One particularly disturbing snippet from Friedkin comes toward the end of the film when he reveals that Father Amorth has passed away. Fearing that Christina is still possessed, she reached out to her and asks for an interview. Friedkin agrees to meet her inside a church, but without any filming equipment. Supposedly, at this meeting Christina’s boyfriend demands the exorcism footage back, fearing that it will only strengthen the evil inside his girlfriend. Christina’s demon once again takes over and says that it wants the image released. None of this is recorded—viewers must take Friedkin’s narration as the only evidence.

Although I rather enjoyed the film as a whole, the documentary really provides no definitive answers regarding possession. However, it does validate, in a sense, the recent books on the subject, particularly Baglio’s, which explains that exorcisms rarely succeed once and that priests often battle the same demons or forces in the name of the Roman Catholic Church, which demands that those who claim to be possessed must be examined medically and psychologically before a sanctioned priest can perform an exorcism.

Although the documentary explains through interviews that a possessed person can perform supernatural feats, such as speaking in dead languages, exhibiting great strength, and even floating in the air, none of these feats are captured in the documentary. Christina does change her facial expressions well, and she does have a hideous possessed voice, but good acting and perhaps voice sweetening can explain these characteristics away.

Father Amorth is a great person, and he is compelling as an exorcist of the Diocese of Rome. He has a quirky sense of humor. For example, he starts and exorcism by thumbing his nose at the devil. The good father also has a sense of showbiz, and during the exorcism, viewers will catch him looking into Friedkin’s handheld camcorder at times. He even has groupies, as demonstrated while he is blessing a group of young women.

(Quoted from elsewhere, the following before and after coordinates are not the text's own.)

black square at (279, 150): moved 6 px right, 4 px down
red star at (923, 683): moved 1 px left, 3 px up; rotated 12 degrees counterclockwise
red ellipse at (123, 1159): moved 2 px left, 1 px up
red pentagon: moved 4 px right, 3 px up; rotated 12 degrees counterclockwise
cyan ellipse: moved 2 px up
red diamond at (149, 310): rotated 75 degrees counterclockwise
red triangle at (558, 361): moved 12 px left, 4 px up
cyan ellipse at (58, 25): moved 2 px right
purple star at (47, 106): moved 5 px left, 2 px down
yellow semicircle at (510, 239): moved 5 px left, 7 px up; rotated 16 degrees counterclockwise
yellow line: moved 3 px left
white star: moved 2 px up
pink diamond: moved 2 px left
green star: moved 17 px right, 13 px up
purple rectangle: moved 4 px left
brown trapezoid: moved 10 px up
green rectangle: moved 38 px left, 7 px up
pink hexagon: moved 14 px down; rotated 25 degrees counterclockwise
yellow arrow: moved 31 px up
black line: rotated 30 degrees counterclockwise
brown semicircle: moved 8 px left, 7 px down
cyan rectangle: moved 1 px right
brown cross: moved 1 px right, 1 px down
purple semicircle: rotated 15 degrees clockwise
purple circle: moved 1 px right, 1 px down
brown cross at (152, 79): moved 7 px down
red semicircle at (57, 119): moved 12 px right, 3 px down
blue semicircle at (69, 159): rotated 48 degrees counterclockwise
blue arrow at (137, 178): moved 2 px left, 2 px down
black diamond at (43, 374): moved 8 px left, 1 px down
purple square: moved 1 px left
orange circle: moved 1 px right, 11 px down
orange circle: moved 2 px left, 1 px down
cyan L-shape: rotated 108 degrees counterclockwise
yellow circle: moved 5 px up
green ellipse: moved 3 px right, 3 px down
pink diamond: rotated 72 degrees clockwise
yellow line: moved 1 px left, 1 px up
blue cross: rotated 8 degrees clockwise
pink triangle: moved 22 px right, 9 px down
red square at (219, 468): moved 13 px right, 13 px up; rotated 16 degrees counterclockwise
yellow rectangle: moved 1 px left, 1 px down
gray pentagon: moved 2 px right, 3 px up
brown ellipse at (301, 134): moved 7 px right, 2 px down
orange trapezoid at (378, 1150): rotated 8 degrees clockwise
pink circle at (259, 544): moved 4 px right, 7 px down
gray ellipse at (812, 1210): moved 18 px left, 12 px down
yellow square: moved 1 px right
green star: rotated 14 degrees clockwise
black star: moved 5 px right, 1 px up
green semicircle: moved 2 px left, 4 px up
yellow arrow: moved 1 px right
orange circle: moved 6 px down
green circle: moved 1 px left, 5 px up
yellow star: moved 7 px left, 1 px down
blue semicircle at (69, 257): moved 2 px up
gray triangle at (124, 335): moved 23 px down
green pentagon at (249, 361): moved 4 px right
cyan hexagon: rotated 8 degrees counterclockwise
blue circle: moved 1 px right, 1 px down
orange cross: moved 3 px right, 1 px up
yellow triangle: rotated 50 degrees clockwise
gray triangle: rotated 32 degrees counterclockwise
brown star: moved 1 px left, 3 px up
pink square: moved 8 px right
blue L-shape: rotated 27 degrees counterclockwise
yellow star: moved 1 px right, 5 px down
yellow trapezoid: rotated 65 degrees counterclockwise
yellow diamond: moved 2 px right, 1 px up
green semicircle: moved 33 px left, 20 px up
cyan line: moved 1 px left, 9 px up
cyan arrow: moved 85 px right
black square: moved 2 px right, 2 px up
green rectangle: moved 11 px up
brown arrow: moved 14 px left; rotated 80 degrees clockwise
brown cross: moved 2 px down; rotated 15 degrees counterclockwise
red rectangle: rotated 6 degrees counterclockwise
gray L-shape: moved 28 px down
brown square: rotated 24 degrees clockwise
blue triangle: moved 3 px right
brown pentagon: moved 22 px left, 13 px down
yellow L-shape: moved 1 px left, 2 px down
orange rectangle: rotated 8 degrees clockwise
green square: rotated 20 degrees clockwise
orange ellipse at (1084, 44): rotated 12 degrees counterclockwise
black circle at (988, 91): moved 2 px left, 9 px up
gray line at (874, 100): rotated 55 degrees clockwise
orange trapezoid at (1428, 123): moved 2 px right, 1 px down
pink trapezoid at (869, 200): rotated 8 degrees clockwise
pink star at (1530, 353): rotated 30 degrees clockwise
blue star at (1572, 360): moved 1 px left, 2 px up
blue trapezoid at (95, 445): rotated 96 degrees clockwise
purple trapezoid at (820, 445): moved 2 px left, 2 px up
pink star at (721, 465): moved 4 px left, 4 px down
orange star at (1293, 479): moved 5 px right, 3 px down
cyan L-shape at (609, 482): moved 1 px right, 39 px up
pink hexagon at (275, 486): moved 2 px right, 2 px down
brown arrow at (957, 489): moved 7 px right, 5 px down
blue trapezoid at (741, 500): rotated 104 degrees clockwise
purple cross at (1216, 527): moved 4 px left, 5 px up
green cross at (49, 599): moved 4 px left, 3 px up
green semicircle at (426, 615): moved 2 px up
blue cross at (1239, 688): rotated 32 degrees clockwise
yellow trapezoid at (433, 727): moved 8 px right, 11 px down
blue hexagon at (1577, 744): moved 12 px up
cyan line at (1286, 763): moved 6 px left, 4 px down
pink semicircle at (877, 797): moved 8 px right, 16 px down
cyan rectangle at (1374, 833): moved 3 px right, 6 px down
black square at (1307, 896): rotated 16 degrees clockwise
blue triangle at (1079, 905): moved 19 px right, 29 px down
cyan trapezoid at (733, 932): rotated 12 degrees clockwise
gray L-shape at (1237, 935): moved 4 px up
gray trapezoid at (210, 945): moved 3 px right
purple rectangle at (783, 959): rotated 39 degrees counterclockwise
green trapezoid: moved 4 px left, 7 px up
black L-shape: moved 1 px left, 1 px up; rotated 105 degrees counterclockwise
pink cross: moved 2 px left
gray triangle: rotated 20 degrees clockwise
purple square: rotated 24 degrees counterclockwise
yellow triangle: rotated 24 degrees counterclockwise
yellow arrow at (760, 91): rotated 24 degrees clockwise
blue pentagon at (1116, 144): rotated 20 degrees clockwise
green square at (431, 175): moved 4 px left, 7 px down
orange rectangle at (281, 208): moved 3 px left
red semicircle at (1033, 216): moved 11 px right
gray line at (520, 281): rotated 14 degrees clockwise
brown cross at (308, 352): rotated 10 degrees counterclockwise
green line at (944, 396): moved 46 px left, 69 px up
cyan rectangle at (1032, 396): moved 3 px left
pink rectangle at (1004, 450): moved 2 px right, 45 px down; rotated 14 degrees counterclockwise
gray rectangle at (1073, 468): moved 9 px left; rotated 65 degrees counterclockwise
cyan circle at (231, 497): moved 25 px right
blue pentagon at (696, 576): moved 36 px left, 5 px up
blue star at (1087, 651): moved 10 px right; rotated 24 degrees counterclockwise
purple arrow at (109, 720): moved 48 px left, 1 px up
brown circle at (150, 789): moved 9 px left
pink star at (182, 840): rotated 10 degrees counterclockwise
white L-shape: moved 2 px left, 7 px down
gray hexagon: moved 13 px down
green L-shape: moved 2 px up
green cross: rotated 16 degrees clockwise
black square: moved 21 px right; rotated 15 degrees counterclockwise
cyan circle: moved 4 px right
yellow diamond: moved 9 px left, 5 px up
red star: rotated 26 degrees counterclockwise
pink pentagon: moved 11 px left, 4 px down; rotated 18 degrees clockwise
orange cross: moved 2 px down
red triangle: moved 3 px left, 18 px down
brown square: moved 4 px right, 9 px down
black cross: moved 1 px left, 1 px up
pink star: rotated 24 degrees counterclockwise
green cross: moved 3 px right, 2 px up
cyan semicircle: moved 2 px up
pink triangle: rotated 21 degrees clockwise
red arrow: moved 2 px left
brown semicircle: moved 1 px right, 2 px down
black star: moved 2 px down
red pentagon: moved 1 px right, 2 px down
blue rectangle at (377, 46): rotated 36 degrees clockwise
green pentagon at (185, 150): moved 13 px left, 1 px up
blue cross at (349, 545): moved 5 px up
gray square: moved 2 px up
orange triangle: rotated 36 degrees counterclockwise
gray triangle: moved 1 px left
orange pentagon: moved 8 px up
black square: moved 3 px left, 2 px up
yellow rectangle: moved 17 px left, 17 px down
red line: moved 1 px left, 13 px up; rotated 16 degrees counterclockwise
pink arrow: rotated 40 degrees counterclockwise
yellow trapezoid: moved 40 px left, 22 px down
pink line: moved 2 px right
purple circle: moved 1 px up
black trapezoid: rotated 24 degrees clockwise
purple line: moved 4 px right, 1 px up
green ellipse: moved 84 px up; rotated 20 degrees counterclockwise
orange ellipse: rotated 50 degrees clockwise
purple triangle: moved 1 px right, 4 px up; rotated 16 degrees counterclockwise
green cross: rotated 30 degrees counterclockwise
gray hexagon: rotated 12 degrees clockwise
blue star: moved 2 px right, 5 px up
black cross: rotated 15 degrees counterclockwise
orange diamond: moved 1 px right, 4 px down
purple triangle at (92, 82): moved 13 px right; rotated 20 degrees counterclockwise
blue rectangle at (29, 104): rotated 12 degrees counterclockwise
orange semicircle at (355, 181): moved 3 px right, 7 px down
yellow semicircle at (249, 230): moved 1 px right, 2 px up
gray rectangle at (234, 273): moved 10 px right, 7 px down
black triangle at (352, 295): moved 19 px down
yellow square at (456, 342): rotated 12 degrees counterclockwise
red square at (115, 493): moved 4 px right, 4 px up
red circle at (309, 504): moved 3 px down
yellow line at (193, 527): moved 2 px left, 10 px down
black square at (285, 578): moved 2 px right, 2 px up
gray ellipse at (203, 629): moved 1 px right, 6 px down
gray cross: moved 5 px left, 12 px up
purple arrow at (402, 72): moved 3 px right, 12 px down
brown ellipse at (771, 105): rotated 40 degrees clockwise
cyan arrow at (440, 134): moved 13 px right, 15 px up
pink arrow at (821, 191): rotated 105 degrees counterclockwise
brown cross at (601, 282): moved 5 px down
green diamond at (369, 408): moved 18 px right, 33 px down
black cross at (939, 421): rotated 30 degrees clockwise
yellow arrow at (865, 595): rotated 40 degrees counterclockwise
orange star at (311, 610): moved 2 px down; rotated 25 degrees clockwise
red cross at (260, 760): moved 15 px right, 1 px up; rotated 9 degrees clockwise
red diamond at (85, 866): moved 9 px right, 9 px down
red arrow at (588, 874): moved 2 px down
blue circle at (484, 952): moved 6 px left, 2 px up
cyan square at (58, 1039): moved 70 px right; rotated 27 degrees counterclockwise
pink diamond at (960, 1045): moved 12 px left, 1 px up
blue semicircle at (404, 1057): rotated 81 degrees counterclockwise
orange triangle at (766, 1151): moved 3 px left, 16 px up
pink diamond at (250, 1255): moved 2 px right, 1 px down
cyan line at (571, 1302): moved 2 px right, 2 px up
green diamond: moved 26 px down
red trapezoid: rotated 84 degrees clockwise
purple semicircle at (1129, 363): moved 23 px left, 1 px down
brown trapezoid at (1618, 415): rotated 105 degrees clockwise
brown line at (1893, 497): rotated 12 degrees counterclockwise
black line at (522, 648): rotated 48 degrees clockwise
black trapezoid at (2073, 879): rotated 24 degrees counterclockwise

As with most documentaries of this type, the viewer is left to make up his or her mind about possession. There’s an undercurrent of irony in the documentary in that the demonic voice and other characteristics of possession are likely inspired by the director’s own movie. It would have been something to either witness something truly breathtakingly supernatural or to have heard more insight into the philosophical, social, and psychological fabrics that likely contributing to so many Catholics holding on to the phenomenon that is demonic possession.

The Devil and Father Amorth is okay entertainment, but for those seeking answers, it is a disappointment. Those looking to experience genuine chills should instead watch Friedkin’s seminal possession flick, which even the late Father Amorth called his favorite movie.